Constipação
A retidão intestinal já durava 27 dias. A tia, renomada curandeira da região, foi chamada às pressas à cidade, depois que todos os prontuários médicos e ladainhas se revelaram inofensivos.
“A pobrezinha está horrível... Faz 10 dias que está deitada e mal consegue se mexer. A cada vez que abre a boca, a gente acha que vai entregar a alma. E ainda tem os cheiros. Ninguém agüenta nem chegar perto”, advertia a mãe, enquanto levava a tia pelo braço até o quarto onde estava a enferma.
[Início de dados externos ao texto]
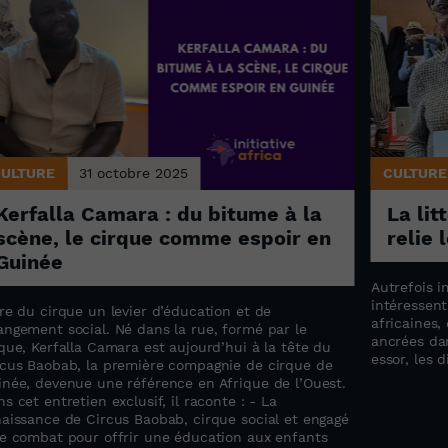
CULTURE
31 octobre 2025
CULTURE
Kerfalla Camara : du bitume à la
La lit
scène, le cirque comme espoir en
relie 
Guinée
Autrefois i
intéressent
re du cirque un levier d’éducation et de
africaines,
angement social. Né dans la rue, formé par le
ancrées dan
que, Kerfalla Camara est aujourd’hui à la tête du
essor, les d
rcus Baobab, la première compagnie de cirque de
inée, devenue une référence en Afrique de l’Ouest.
s cet entretien exclusif, il raconte : - La
naissance de Circus Baobab, cirque social et engagé
Le combat pour offrir une éducation aux enfants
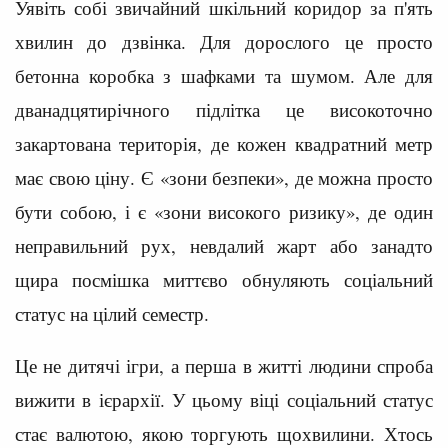
Уявіть собі звичайний шкільний коридор за п'ять
хвилин до дзвінка. Для дорослого це просто
бетонна коробка з шафками та шумом. Але для
дванадцятирічного підлітка це високоточно
закартована територія, де кожен квадратний метр
має свою ціну. Є «зони безпеки», де можна просто
бути собою, і є «зони високого ризику», де один
неправильний рух, невдалий жарт або занадто
щира посмішка миттєво обнуляють соціальний
статус на цілий семестр.
Це не дитячі ігри, а перша в житті людини спроба
вижити в ієрархії. У цьому віці соціальний статус
стає валютою, якою торгують щохвилини. Хтось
A porta se abriu e com ela, vieram os odores. Ato contínuo, a tia expirou energicamente para afastar a fedentina e levou a mão às narinas. Uma múmia de cinco mil anos não exalaria tão nefastos fluídos.
Pior que o cheiro expelido pela doente, observou tacitamente a tia, era a mistura dele com as fragrâncias dissipadas pelas comadres para tornar a atmosfera mais suportável. Uns tais de extratos aromáticos de frutas e flores dispostos meticulosamente em vasos espalhados pelo recinto.
De nada adiantavam. Por trás dos arranjos de essências, sempre vencedor na briga travada durante a colisão das partículas olfativas, eis que se impunha, soberano, impregnando cada poro do corpo da velha, o penetrante, indissolúvel e aterrador cheiro de merda.
A tia avançava em direção à sobrinha com o rosto virado para o lado, como se aquilo a pudesse proteger do assédio persistente do fedor. Mandou abrir as janelas para arejar o ambiente, apesar das ressalvas de que a pequena não agüentava a luz do sol.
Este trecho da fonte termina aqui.